From numerical schemes to mechanical gears: a new form of the transmission of Babylonian astronomy to Greece
Abstract: The Antikythera Mechanism, a geared astronomical calculator dating to the first century BC, contains on the lower back side a dial that tracks the months of lunar and solar eclipse possibilities. In this talk I will present recent research on the dial and explore the relationship between the scheme used to generate the eclipse possibilities and similar schemes from Babylonia. The transformation of a Babylonian numerical scheme into a mechanical model provides a new perspective on our understanding of the transmission and adaptation of Babylonian astronomy within the Greek world.

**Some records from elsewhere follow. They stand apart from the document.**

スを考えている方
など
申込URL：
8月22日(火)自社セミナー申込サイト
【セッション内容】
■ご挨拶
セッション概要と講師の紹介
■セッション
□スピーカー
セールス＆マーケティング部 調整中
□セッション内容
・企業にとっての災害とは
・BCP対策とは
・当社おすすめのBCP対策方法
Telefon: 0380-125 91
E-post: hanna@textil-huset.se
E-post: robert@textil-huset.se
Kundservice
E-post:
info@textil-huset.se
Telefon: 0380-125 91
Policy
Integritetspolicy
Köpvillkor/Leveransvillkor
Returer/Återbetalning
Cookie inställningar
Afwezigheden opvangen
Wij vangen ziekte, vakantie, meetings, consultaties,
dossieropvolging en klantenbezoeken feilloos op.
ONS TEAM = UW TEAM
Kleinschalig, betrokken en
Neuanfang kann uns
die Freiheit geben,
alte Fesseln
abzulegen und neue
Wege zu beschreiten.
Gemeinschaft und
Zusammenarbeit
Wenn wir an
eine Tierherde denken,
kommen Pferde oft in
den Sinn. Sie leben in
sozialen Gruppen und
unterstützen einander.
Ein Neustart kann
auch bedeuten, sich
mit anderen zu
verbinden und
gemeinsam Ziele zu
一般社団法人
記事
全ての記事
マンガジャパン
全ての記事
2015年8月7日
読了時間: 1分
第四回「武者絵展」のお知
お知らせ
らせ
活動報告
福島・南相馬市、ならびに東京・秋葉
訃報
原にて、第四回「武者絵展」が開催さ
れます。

What Remains of the Mathematical Sciences in Syriac – From Sergius of Resh‘aina and Severus Sebokt to Barhebraeus and Patriarch Ni‘matallah
It is known that Syriac translations and Syriac scholars played an important role in the transmission of the sciences from the Greek to the Arabic world. Relatively little, unfortu-nately, remains of the translations and original works of earlier Syriac scholars, but some materials have survived, and further glimpses of what did exist may be gained from works of later authors. The paper will provide a brief survey of the earlier materials that have survived. This will be followed by examples illustrating how further materials can be recovered from the writings of later authors, and a mention, by way of epilogue, of an instance where the Syriac scientific tradition influenced a major scientific event in the West, namely the reform of the calendar by Gregory XIII.

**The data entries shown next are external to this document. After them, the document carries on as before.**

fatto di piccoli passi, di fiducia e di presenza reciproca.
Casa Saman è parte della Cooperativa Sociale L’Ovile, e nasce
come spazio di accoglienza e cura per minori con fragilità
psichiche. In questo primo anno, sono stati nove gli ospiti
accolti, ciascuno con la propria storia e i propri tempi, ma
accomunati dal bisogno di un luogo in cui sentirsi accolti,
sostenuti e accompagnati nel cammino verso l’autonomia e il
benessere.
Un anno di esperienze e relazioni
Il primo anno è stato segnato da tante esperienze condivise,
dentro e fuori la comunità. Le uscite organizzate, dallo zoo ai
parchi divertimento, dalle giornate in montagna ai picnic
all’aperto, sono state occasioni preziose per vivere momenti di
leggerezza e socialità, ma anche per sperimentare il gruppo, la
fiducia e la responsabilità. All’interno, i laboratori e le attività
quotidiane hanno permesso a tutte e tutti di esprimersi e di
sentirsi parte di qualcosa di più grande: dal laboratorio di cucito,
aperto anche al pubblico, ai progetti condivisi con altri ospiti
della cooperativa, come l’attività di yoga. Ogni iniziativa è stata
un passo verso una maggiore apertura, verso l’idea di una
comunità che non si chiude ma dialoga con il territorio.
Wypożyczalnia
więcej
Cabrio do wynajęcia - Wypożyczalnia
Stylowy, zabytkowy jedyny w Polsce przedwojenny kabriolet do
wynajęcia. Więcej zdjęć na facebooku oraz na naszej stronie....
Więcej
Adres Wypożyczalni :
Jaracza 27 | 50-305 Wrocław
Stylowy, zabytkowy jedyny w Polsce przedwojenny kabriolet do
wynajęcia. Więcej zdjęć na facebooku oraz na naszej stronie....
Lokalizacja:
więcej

Success and failure of foreign astronomical tables in Byzantium
Tables of Islamic origin - Arabic or Persian - appear in two periods in the Byzantine world: initially in the 11th and 12th centuries, then in the 13th and 14th centuries, although there is no link between the two periods. Each time one can distinguish two categories:
Αt the end of the 14th and in the 15th century the horizons of the
Byzantine world were considerably enlarged. Latin tables make their
appearance (Alfonsine Tables), and a great number of Jewish tables were
introduced, which replaced the Persian Tables.

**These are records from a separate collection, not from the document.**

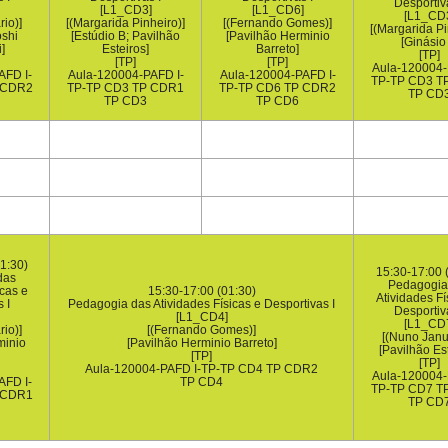
Desportiv
[L1_CD3]
[L1_CD6]
[L1_CD
io)]
[(Margarida Pinheiro)]
[(Fernando Gomes)]
[(Margarida Pi
oshi
[Estúdio B; Pavilhão
[Pavilhão Herminio
[Ginásio 
]
Esteiros]
Barreto]
[TP]
[TP]
[TP]
Aula-120004-
AFD I-
Aula-120004-PAFD I-
Aula-120004-PAFD I-
TP-TP CD3 T
 CDR2
TP-TP CD3 TP CDR1
TP-TP CD6 TP CDR2
TP CD
TP CD3
TP CD6
1:30)
15:30-17:00 
das
Pedagogia
icas e
15:30-17:00 (01:30)
Atividades Fí
 I
Pedagogia das Atividades Físicas e Desportivas I
Desportiv
[L1_CD4]
[L1_CD
io)]
[(Fernando Gomes)]
[(Nuno Janu
minio
[Pavilhão Herminio Barreto]
[Pavilhão Es
[TP]
[TP]
Aula-120004-PAFD I-TP-TP CD4 TP CDR2
Aula-120004-
AFD I-
TP CD4
TP-TP CD7 T
 CDR1
TP CD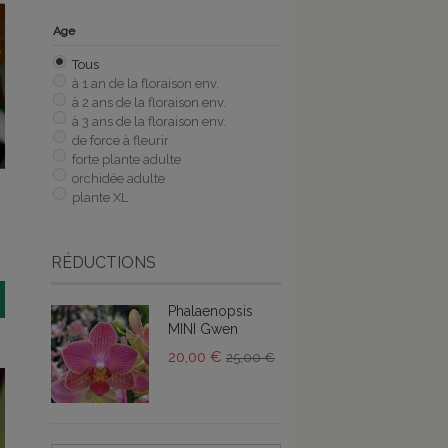
Age
Tous
à 1 an de la floraison env.
à 2 ans de la floraison env.
à 3 ans de la floraison env.
de force à fleurir
forte plante adulte
orchidée adulte
plante XL
RÉDUCTIONS
Phalaenopsis
MINI Gwen
20,00 €
25,00 €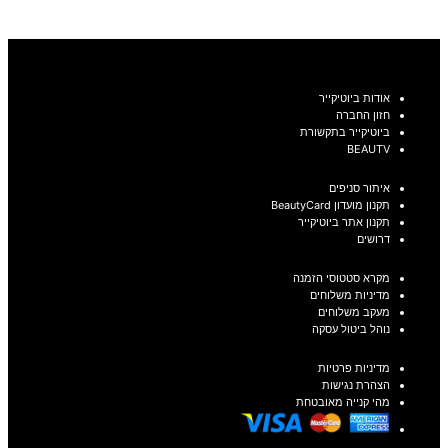
בחר אפשרויות
אודות ביוטיקייר
חזון החברה
ביוטיקייר בתקשורת
BEAUTV
איתור סניפים
תקנון מועדון BeautyCard
תקנון אתר ביוטיקייר
דרושים
מקרא סטטוסי הזמנה
מדיניות משלוחים
מעקב משלוחים
נוהל ביטול עסקה
מדיניות פרטיות
הצהרת נגישות
מהי קנייה מאובטחת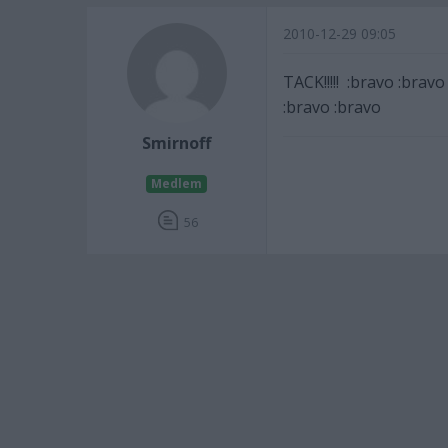
2010-12-29 09:05
TACK!!!!! :bravo :bra
:bravo :bravo
Smirnoff
Medlem
56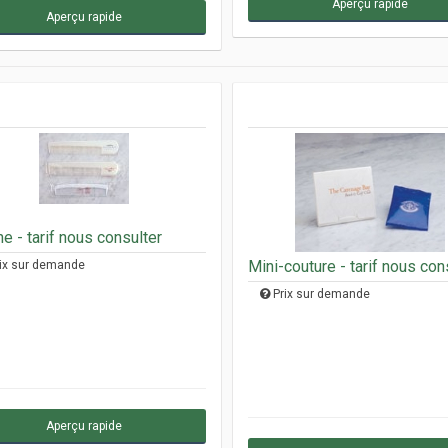
Aperçu rapide
Aperçu rapide
e - tarif nous consulter
Mini-couture - tarif nous con
ix sur demande
Prix sur demande
Aperçu rapide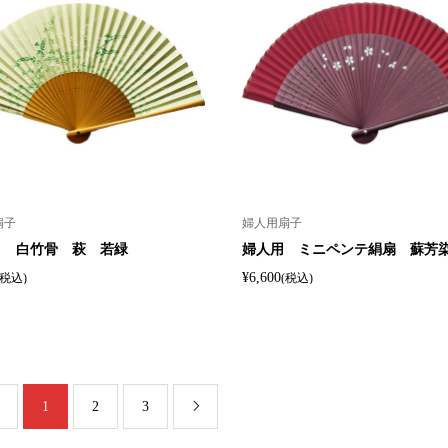
扇子
婦人用扇子
 白竹骨 萩 若緑
婦人用 ミニペンテ絹扇 蘇芳
¥6,600
(税込)
(税込)
1
2
3
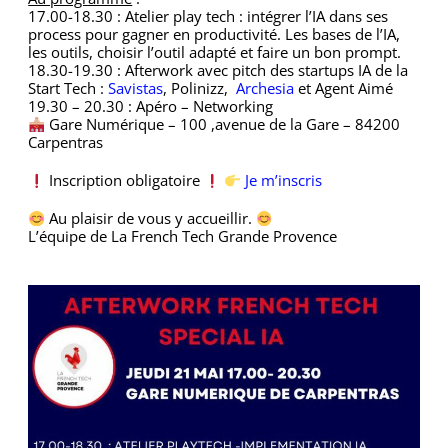
17.00-18.30 : Atelier play tech : intégrer l’IA dans ses
process pour gagner en productivité. Les bases de l’IA,
les outils, choisir l’outil adapté et faire un bon prompt.
18.30-19.30 : Afterwork avec pitch des startups IA de la
Start Tech :
Savistas
, Polinizz,
Archesia
et Agent Aimé
19.30 – 20.30 : Apéro – Networking
Gare Numérique – 100 ,avenue de la Gare – 84200
Carpentras
Inscription obligatoire
Je m’inscris
Au plaisir de vous y accueillir.
L’équipe de La French Tech Grande Provence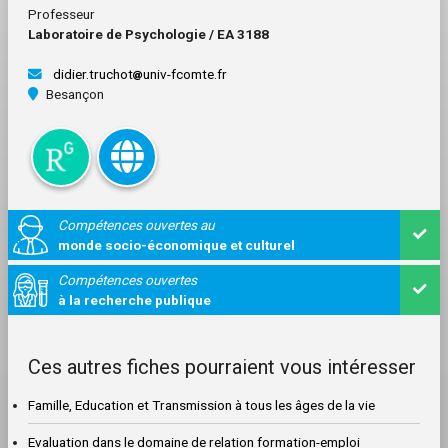
Professeur
Laboratoire de Psychologie / EA 3188
didier.truchot
univ-fcomte.fr
Besançon
Compétences ouvertes au
monde socio-économique et culturel
Compétences ouvertes
à la recherche publique
Ces autres fiches pourraient vous intéresser
Famille, Education et Transmission à tous les âges de la vie
Evaluation dans le domaine de relation formation-emploi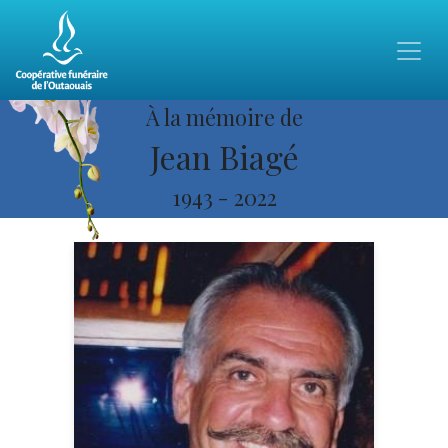
À la mémoire de
Jean Biagé
1943
-
2022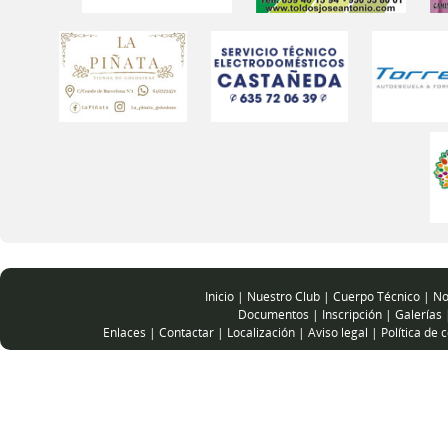
Inicio
|
Nuestro Club
|
Cuerpo Técnico
|
No
Documentos
|
Inscripción
|
Galerías
Enlaces
|
Contactar
|
Localización
|
Aviso legal
|
Política de 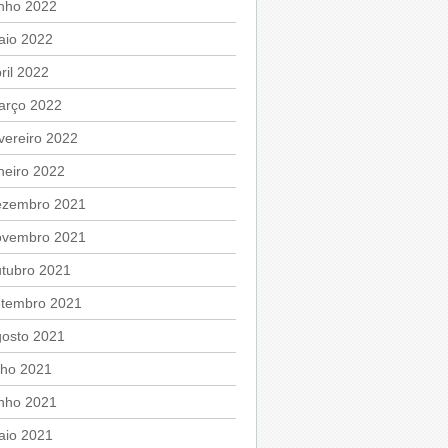
unho 2022
aio 2022
ril 2022
arço 2022
vereiro 2022
neiro 2022
ezembro 2021
ovembro 2021
utubro 2021
etembro 2021
gosto 2021
lho 2021
unho 2021
aio 2021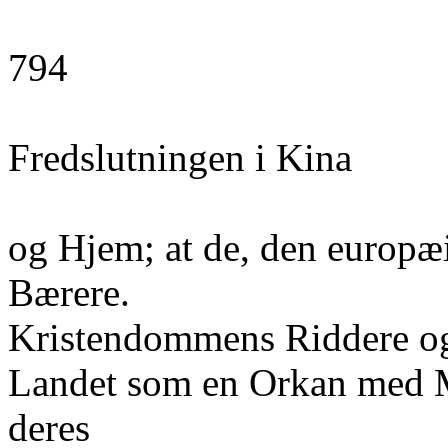
794
Fredslutningen i Kina
og Hjem; at de, den europæi
Bærere.
Kristendommens Riddere og
Landet som en Orkan med M
deres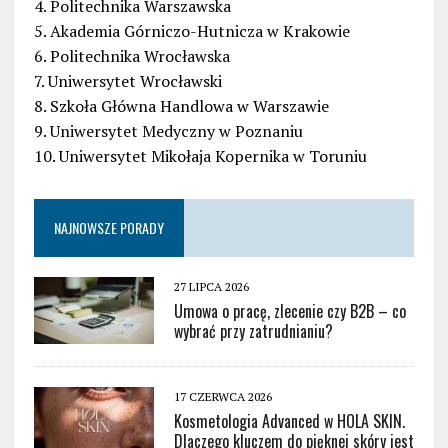
4. Politechnika Warszawska
5. Akademia Górniczo-Hutnicza w Krakowie
6. Politechnika Wrocławska
7. Uniwersytet Wrocławski
8. Szkoła Główna Handlowa w Warszawie
9. Uniwersytet Medyczny w Poznaniu
10. Uniwersytet Mikołaja Kopernika w Toruniu
NAJNOWSZE PORADY
27 LIPCA 2026
Umowa o pracę, zlecenie czy B2B – co
wybrać przy zatrudnianiu?
17 CZERWCA 2026
Kosmetologia Advanced w HOLA SKIN.
Dlaczego kluczem do pięknej skóry jest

During all these periods the tables of Ptolemy never ceased to be used,
and the Almagest was more and more studied and commented. In the
manuscripts one sees a mélange of tables, tables adapted for specific
places, and new tables created by George Gemistos Plethon.
In this account we try to outline the reasons for these tendencies, and the changes due to the adaptations.
The Transformation of Algebra from Arabic to Latin to Italian
The means by which the art of algebra was transmitted from Orient to Occident through the translation and dissemination of several key texts has long been established through the publication and editing of these seminal works, but little attention has so far been given to the transformation that algebraic concepts and methods underwent during this process of transmission. Through an analysis of the key words, concepts, procedures, and problems of algebra as it passed from Arabic to Latin and then to Italian, I will show that during this process algebra was in fact transformed from an early practical and quite ancient method of problem solving, thoroughly embedded in its limited cultural context, to an incipient theory of equations that would prove to be capable of universal application to all of mathematics.